Las obligaciones familiares, la crianza de sus tres hijos y el trabajo como administradora del comedor del Paicor de la Escuela Juan XXIII, de barrio Nicolás Avellaneda, demoraron su intención de completar la secundaria.

Calmó las ansias por la asignatura pendiente acompañando de cerca los estudios de sus tres hijos. “Perseveré mucho para que ellos fueran algo en la vida gracias al estudio y traté de inculcarles siempre la importancia de estudiar para progresar en la vida. Por eso me hace muy feliz que hayan logrado ser profesionales”, reconoce.

La mayor de la prole es contadora; la del medio, médica, y el menor del trío, ingeniero en sistemas.

Además, Rosa templó el ánimo aprendiendo idiomas: hizo cuatro años de francés en la Escuela de Lenguas, cinco de portugués en el Programa Universitario para Adultos Mayores (Puam) y dos años de inglés en el Centro de Promoción del Adulto Mayor (Cepram).

“Tuve que dejar inglés porque para ir desde mi casa en Crisol Norte hasta barrio General Paz tenía que tomar dos ómnibus.

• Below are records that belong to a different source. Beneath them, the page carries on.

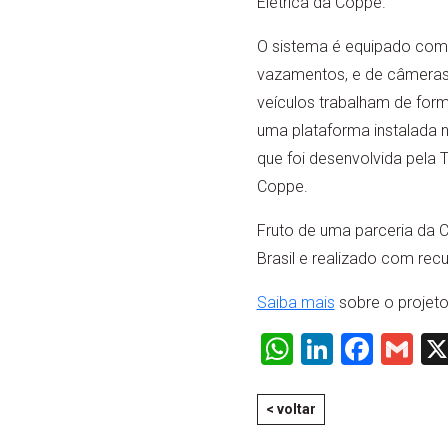
Elétrica da Coppe.
O sistema é equipado com 
vazamentos, e de câmeras 
veículos trabalham de for
uma plataforma instalada
que foi desenvolvida pela 
Coppe.
Fruto de uma parceria da 
Brasil e realizado com rec
Saiba mais
sobre o projeto 
WhatsApp
LinkedI
Face
Gm
< voltar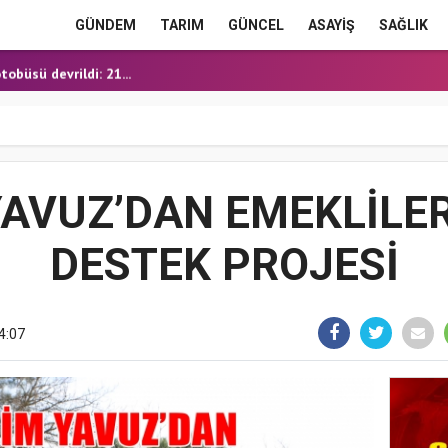
E HEYECANI
GÜNDEM
TARIM
GÜNCEL
ASAYİŞ
SAĞLIK
OĞALGAZ İÇİN İLK KAZ...
obüsü devrildi: 21...
ERME'DE YOL YATIRIML...
ANMIŞ HALDE ÖLÜ BULUN...
E HEYECANI
OĞALGAZ İÇİN İLK KAZ...
AVUZ’DAN EMEKLİLER
DESTEK PROJESİ
4:07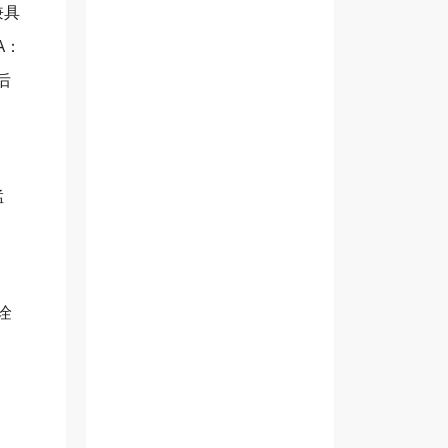
兼具
A：
后
猛
诠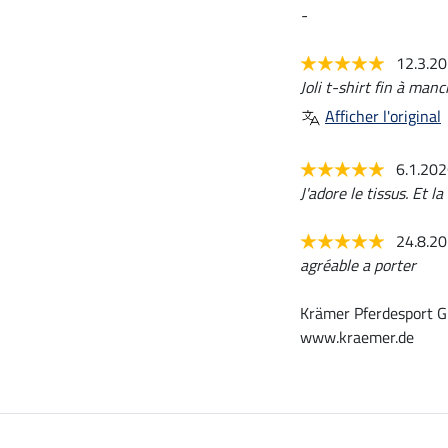
-
12.3.2
Joli t-shirt fin à man
Afficher l'original
6.1.20
J'adore le tissus. Et l
24.8.2
agréable a porter
Krämer Pferdesport G
www.kraemer.de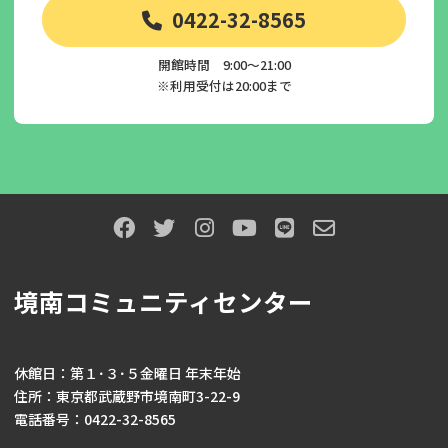
0422-32-8565
開館時間 9:00～21:00
※利用受付は20:00まで
境南コミュニティセンター
休館日：第１･３･５金曜日 年末年始
住所：東京都武蔵野市境南町3-22-9
電話番号：0422-32-8565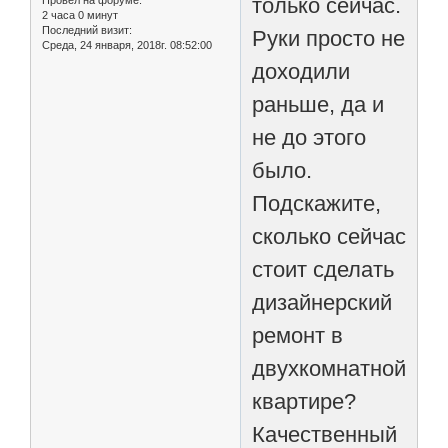
только сейчас.
Провел на форуме:
2 часа 0 минут
Последний визит:
Руки просто не
Среда, 24 января, 2018г. 08:52:00
доходили
раньше, да и
не до этого
было.
Подскажите,
сколько сейчас
стоит сделать
дизайнерский
ремонт в
двухкомнатной
квартире?
Качественный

Y por mi edad y algunos problemitas de salud que tengo, me resultaba muy pesado”, explica.

“Pero no hay mal que por bien no venga: dejé inglés y empecé en el BAC”, dice y remata la ocurrencia con una sonrisa tímida.

“Al saldar la deuda por la asignatura pendiente siento que me saqué una espina que tenía clavada en el alma desde hace muchísimo tiempo”, describe la sensación. “Ahora me voy a tomar un tiempito para descansar y ver cómo sigo”, concluye, feliz.

“Al saldar esta asignatura pendiente, siento que me saqué una espina que tenía clavada en el alma”.